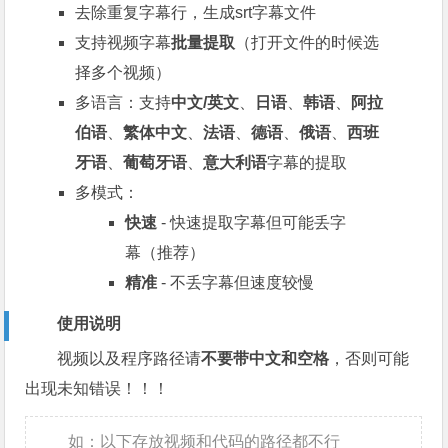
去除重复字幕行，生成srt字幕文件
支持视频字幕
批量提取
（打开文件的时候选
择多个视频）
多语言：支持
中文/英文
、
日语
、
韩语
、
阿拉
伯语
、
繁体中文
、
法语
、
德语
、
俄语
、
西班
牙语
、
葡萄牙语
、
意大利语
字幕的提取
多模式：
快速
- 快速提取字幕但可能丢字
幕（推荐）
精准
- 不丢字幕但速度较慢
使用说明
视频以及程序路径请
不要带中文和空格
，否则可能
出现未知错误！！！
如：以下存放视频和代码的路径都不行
####
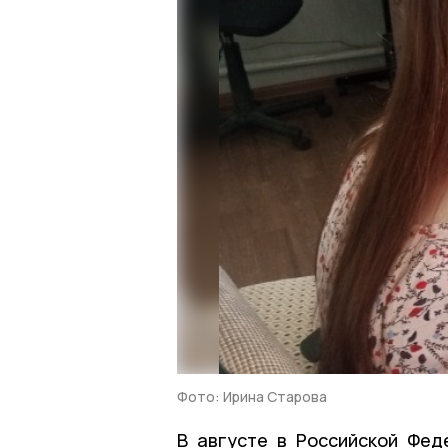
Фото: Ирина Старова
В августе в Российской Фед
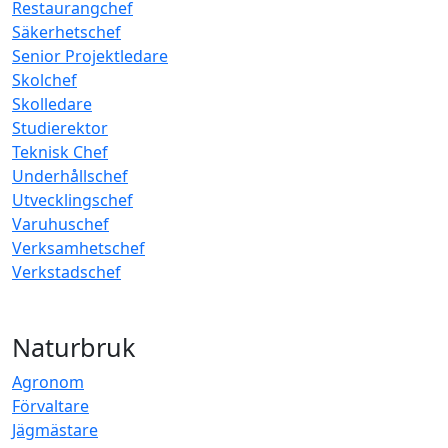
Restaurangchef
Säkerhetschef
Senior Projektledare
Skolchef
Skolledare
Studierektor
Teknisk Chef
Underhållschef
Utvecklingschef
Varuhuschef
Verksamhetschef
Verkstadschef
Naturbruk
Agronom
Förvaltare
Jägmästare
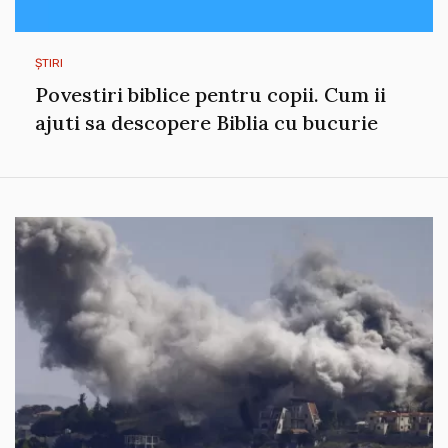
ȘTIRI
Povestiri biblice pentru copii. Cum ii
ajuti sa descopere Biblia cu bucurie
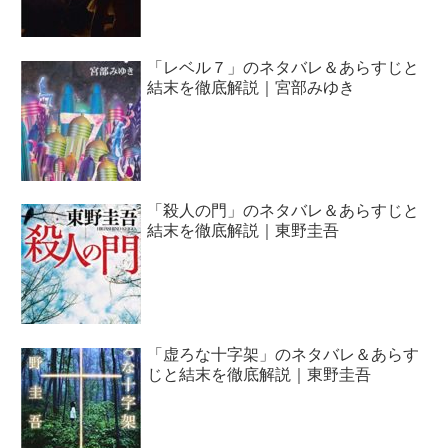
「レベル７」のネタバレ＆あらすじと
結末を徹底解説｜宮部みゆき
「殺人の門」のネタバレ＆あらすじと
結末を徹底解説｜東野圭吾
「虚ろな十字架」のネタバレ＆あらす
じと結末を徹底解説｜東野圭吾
####
> _Task directions_:
Lines holding "のネタバレ" in the material above are to be reported.

> _Exercise answer_:
「レベル７」のネタバレ＆あらすじと
「殺人の門」のネタバレ＆あらすじと
「虚ろな十字架」のネタバレ＆あらす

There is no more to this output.